One late afternoon in early April I was sitting at a table with my wife while we sipped wine and looked out the windows beside us to the falling sun. I am a life-long lover of the interplay between shadows and light as they share an infinitude of their own limitless variations with each other. The magic of this never ending dance never ceases to fascinate me.

We live on a hilltop southwest of downtown Austin, overlooking a valley and the hills beyond, and another larger, adjacent sprawling valley that is a wildlife preserve called Wild Basin. All of it a vast, ever-evolving palette of shadows and light.
But on this afternoon the thing that caught my eye was only a few feet away from me and it was something that I look at many times every day. But I’d never seen it the way I saw it at that moment. On a wooden cabinet with an old antique slate clock are a collection of some of the shell fossils I’ve collected by the scores over the decades of living on this hilltop. At that moment one particular shell stood out to me, and I saw it as if I were someone else, outside of myself.

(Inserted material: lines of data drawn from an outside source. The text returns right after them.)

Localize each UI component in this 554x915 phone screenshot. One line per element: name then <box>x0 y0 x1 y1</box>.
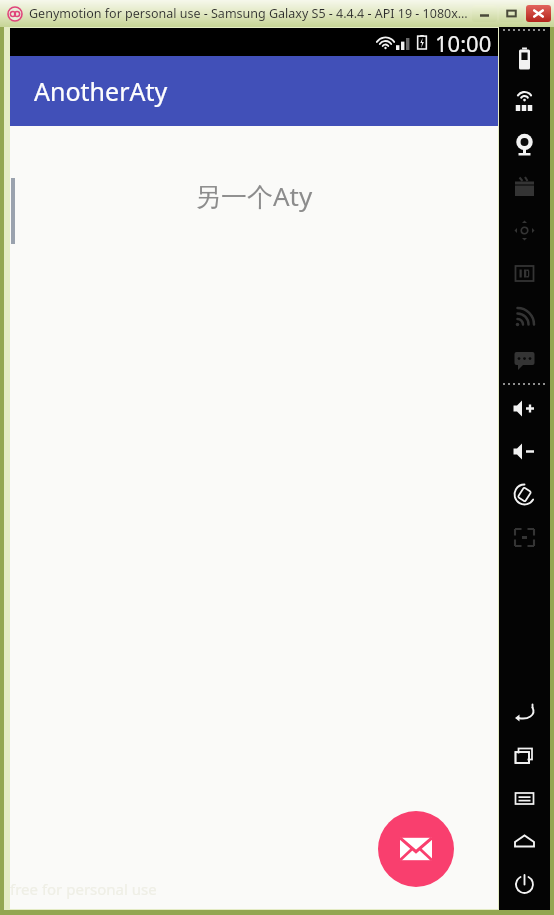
staticText: AnotherAty <box>34 74 168 108</box>
button[interactable]: Window button <box>472 5 497 22</box>
button[interactable]: Identifiers <box>499 252 550 295</box>
button[interactable]: Back <box>499 691 550 734</box>
button[interactable]: Recents <box>499 734 550 777</box>
staticText: 10:00 <box>435 28 492 56</box>
button[interactable]: Battery <box>499 37 550 80</box>
button[interactable]: Screenshot <box>499 516 550 559</box>
button[interactable]: GPS <box>499 80 550 123</box>
button[interactable]: Menu <box>499 777 550 820</box>
button[interactable]: Network <box>499 295 550 338</box>
button[interactable]: Camera <box>499 123 550 166</box>
button[interactable]: Compose email <box>378 811 454 887</box>
staticText: free for personal use <box>10 879 157 899</box>
button[interactable]: Volume up <box>499 387 550 430</box>
button[interactable]: Video record <box>499 166 550 209</box>
button[interactable]: Home <box>499 820 550 863</box>
button[interactable]: Volume down <box>499 430 550 473</box>
staticText: 另一个Aty <box>195 178 313 214</box>
button[interactable]: Window button <box>499 5 524 22</box>
button[interactable]: Close <box>526 5 551 22</box>
button[interactable]: Joystick <box>499 209 550 252</box>
button[interactable]: SMS <box>499 338 550 381</box>
button[interactable]: Rotate <box>499 473 550 516</box>
staticText: Genymotion for personal use - Samsung Ga… <box>29 5 468 22</box>
button[interactable]: Power <box>499 863 550 906</box>
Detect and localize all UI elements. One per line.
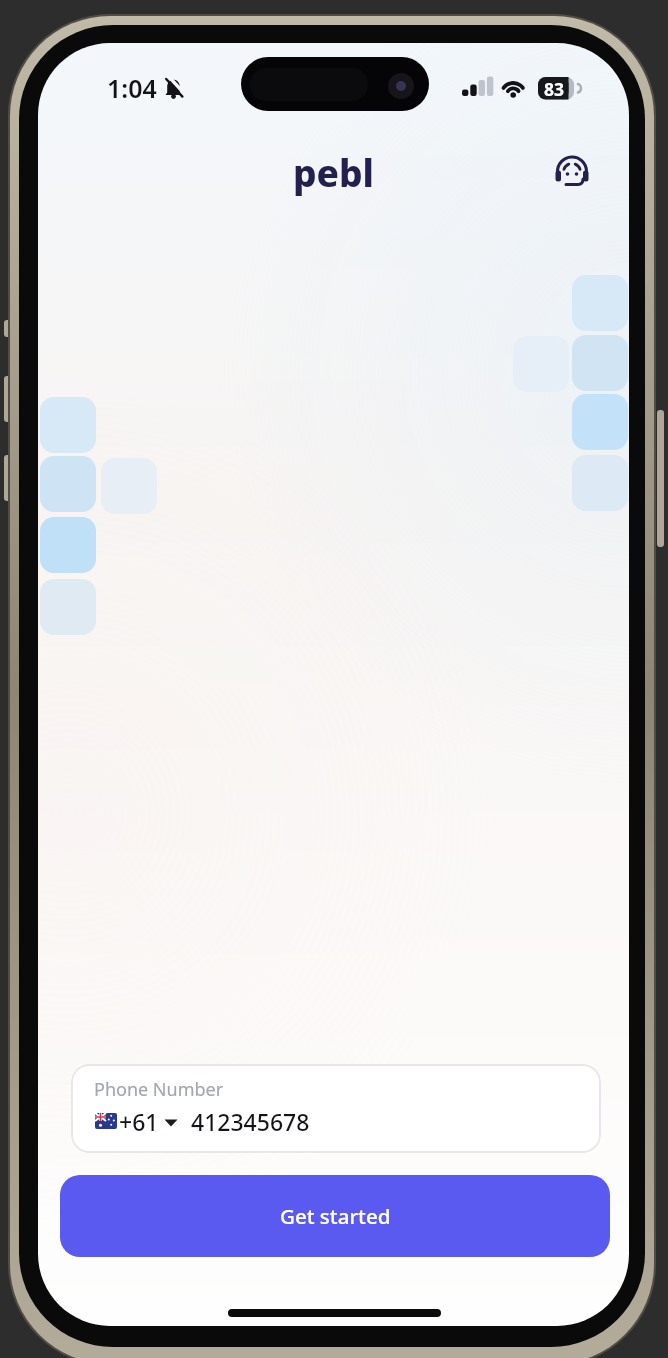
button[interactable]: Phone Number xyxy=(71,1064,601,1153)
staticText: Phone Number xyxy=(94,1077,224,1102)
staticText: 1:04 xyxy=(107,71,157,105)
staticText: 83 xyxy=(544,77,565,101)
button[interactable]: Get started xyxy=(60,1175,610,1257)
staticText: pebl xyxy=(293,147,375,197)
staticText: +61 xyxy=(119,1106,159,1137)
button[interactable] xyxy=(554,154,590,190)
staticText: 412345678 xyxy=(191,1106,310,1137)
staticText: Get started xyxy=(280,1202,391,1230)
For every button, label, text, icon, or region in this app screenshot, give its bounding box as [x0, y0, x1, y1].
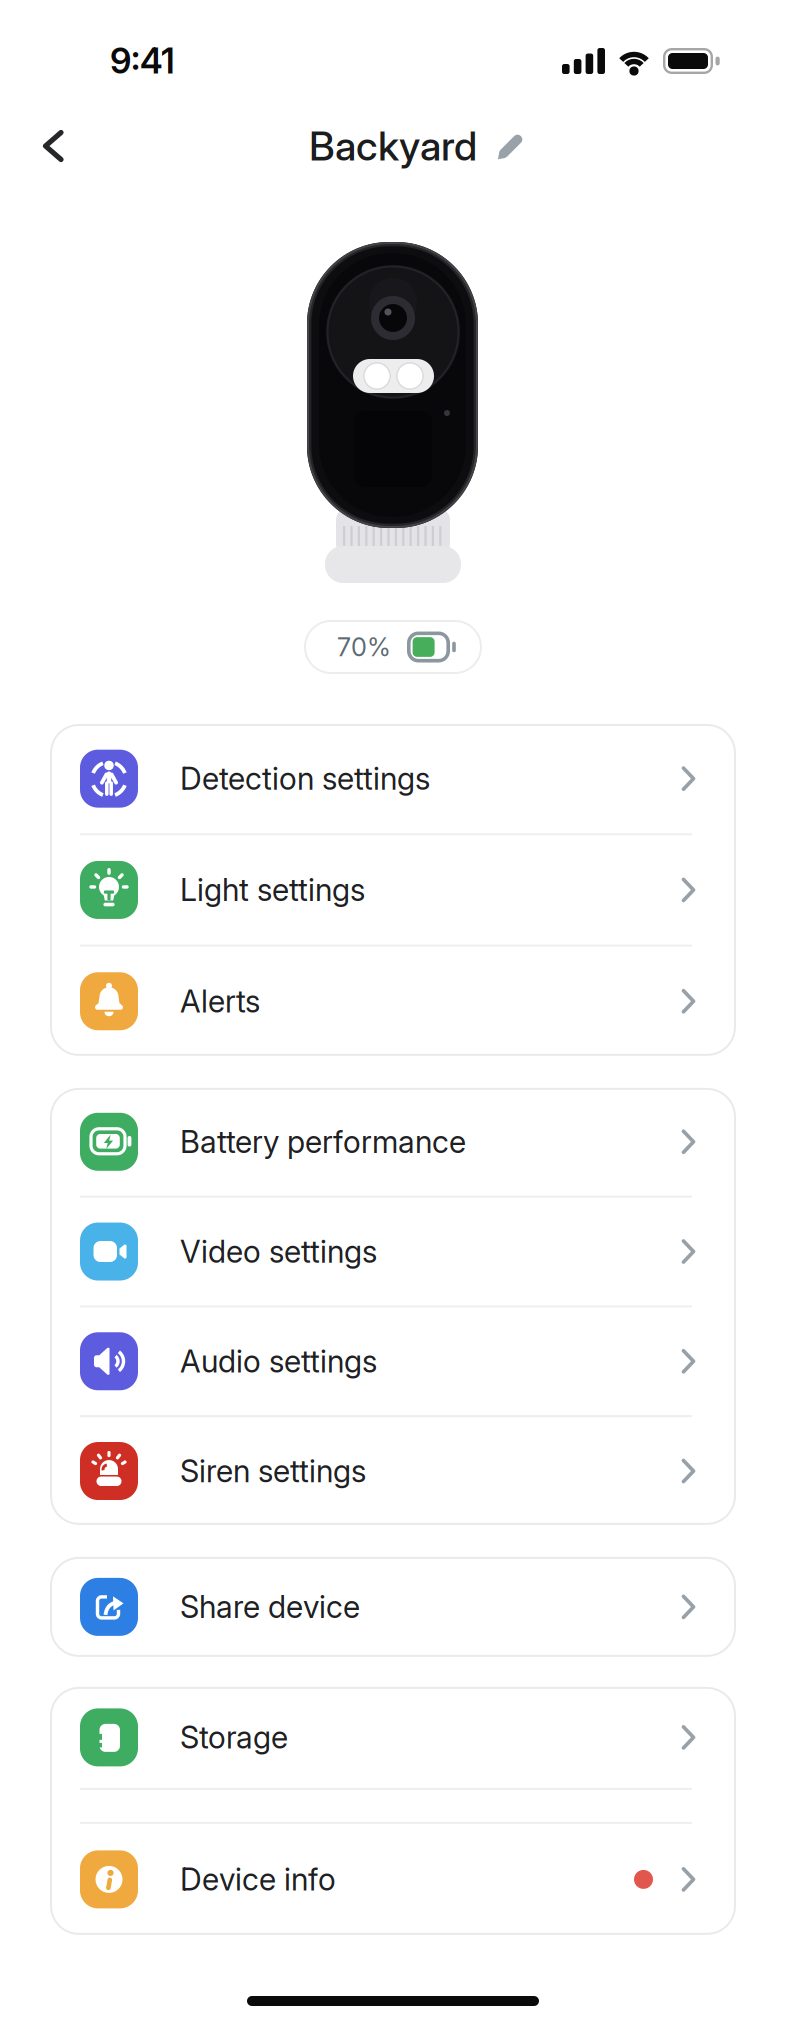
button[interactable]: Rename device: [494, 130, 526, 162]
button[interactable]: Siren settings: [50, 1417, 736, 1525]
button[interactable]: Detection settings: [50, 724, 736, 833]
staticText: Share device: [180, 1589, 360, 1625]
button[interactable]: Alerts: [50, 947, 736, 1056]
button[interactable]: Back: [0, 102, 88, 190]
staticText: Audio settings: [180, 1343, 377, 1379]
button[interactable]: Share device: [50, 1557, 736, 1657]
button[interactable]: Light settings: [50, 835, 736, 945]
staticText: Light settings: [180, 872, 365, 908]
staticText: Video settings: [180, 1233, 377, 1270]
staticText: 9:41: [110, 41, 175, 82]
staticText: Backyard: [309, 122, 477, 170]
button[interactable]: Audio settings: [50, 1307, 736, 1415]
staticText: 70%: [337, 632, 391, 662]
staticText: Siren settings: [180, 1453, 366, 1489]
staticText: Battery performance: [180, 1124, 466, 1160]
button[interactable]: Battery performance: [50, 1088, 736, 1196]
staticText: Alerts: [180, 983, 260, 1019]
staticText: Detection settings: [180, 761, 430, 797]
button[interactable]: Storage: [50, 1687, 736, 1788]
staticText: Storage: [180, 1719, 288, 1756]
button[interactable]: Video settings: [50, 1198, 736, 1306]
staticText: Device info: [180, 1861, 336, 1898]
button[interactable]: Device info: [50, 1824, 736, 1935]
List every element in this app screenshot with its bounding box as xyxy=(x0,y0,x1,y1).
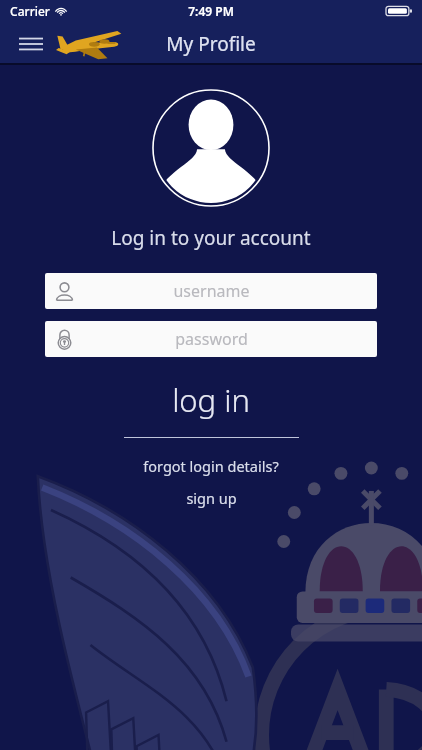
staticText: 7:49 PM xyxy=(188,3,234,19)
button[interactable]: password xyxy=(45,321,377,357)
staticText: password xyxy=(175,328,248,350)
button[interactable]: username xyxy=(45,273,377,309)
staticText: log in xyxy=(172,379,250,421)
button[interactable]: log in xyxy=(0,379,422,421)
staticText: sign up xyxy=(186,488,237,508)
staticText: Log in to your account xyxy=(0,225,422,251)
staticText: Carrier xyxy=(10,3,50,19)
staticText: My Profile xyxy=(166,31,256,57)
button[interactable]: forgot login details? xyxy=(0,456,422,476)
staticText: forgot login details? xyxy=(143,456,279,476)
button[interactable]: Menu xyxy=(12,25,50,63)
button[interactable]: Logo xyxy=(56,27,122,61)
button[interactable]: sign up xyxy=(0,488,422,508)
staticText: username xyxy=(173,280,250,302)
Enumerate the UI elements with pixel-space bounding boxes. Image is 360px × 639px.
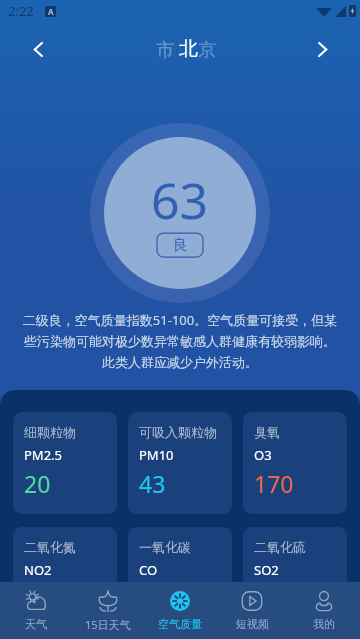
staticText: 北 [179,37,198,61]
staticText: CO [139,561,158,579]
button[interactable]: Next city [305,32,339,66]
staticText: 臭氧 [254,424,280,440]
button[interactable]: 空气质量 [144,582,216,639]
staticText: SO2 [254,561,279,579]
staticText: 20 [24,468,51,499]
staticText: 京 [198,38,217,61]
button[interactable]: 二氧化氮 [13,527,117,629]
staticText: 天气 [25,617,47,631]
button[interactable]: 细颗粒物 [13,412,117,514]
button[interactable]: 臭氧 [243,412,347,514]
button[interactable]: 15日天气 [72,582,144,639]
staticText: NO2 [24,561,52,579]
staticText: 细颗粒物 [24,424,76,440]
button[interactable]: Previous city [21,32,55,66]
staticText: 短视频 [236,617,269,631]
staticText: 32 [24,583,51,614]
staticText: 0.6 [139,583,172,614]
staticText: 2:22 [8,2,34,20]
staticText: 5 [254,583,268,614]
button[interactable]: 市 [100,36,260,62]
staticText: A [48,6,54,17]
staticText: 可吸入颗粒物 [139,424,217,440]
staticText: 我的 [313,617,335,631]
staticText: 市 [156,38,175,61]
staticText: PM2.5 [24,446,63,464]
staticText: 良 [173,236,188,255]
staticText: O3 [254,446,272,464]
staticText: 170 [254,468,294,499]
staticText: 二氧化氮 [24,539,76,555]
staticText: PM10 [139,446,174,464]
staticText: 63 [151,166,209,234]
button[interactable]: 天气 [0,582,72,639]
staticText: 43 [139,468,166,499]
staticText: 空气质量 [158,617,202,631]
staticText: 二级良，空气质量指数51-100。空气质量可接受，但某些污染物可能对极少数异常敏… [22,311,338,371]
staticText: 二氧化硫 [254,539,306,555]
staticText: 一氧化碳 [139,539,191,555]
button[interactable]: 可吸入颗粒物 [128,412,232,514]
button[interactable]: 一氧化碳 [128,527,232,629]
button[interactable]: 我的 [288,582,360,639]
button[interactable]: 短视频 [216,582,288,639]
staticText: 15日天气 [85,617,131,632]
button[interactable]: 二氧化硫 [243,527,347,629]
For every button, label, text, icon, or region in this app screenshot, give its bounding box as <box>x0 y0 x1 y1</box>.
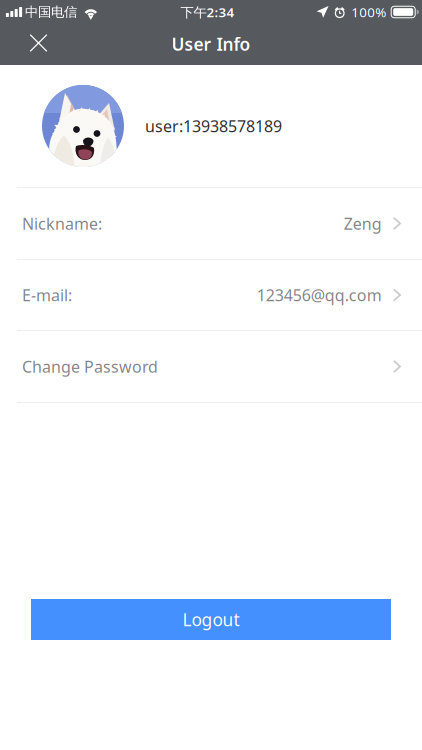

For millennia that shell fossil lay in compressed darkness. Numberless millennia passed. Rain. Wind. Storms. Heat. Erosion. Drought. All things in nature worked the fossil toward the surface. And then a man built a stone building, a library, nearby and in the process disturbed the last few feet of earth from above the fossil. Near the surface now, more years passed, rain, wind, storms. Erosion. Then one day that curious man saw the fossil peeking through the dust and picked it up. He washed it off, cleaned and it put it on a wooden chest by an old slate clock that measured time in a way the fossil had never known. And then late one April afternoon a sunbeam silently approached the fossil and rested upon it for a moment before moving on to dusk.

And in that moment the man saw it. Light on an object that had travelled untold millennia in darkness beneath the earth for its moment in the sun.

What are the odds of the slow magic of that?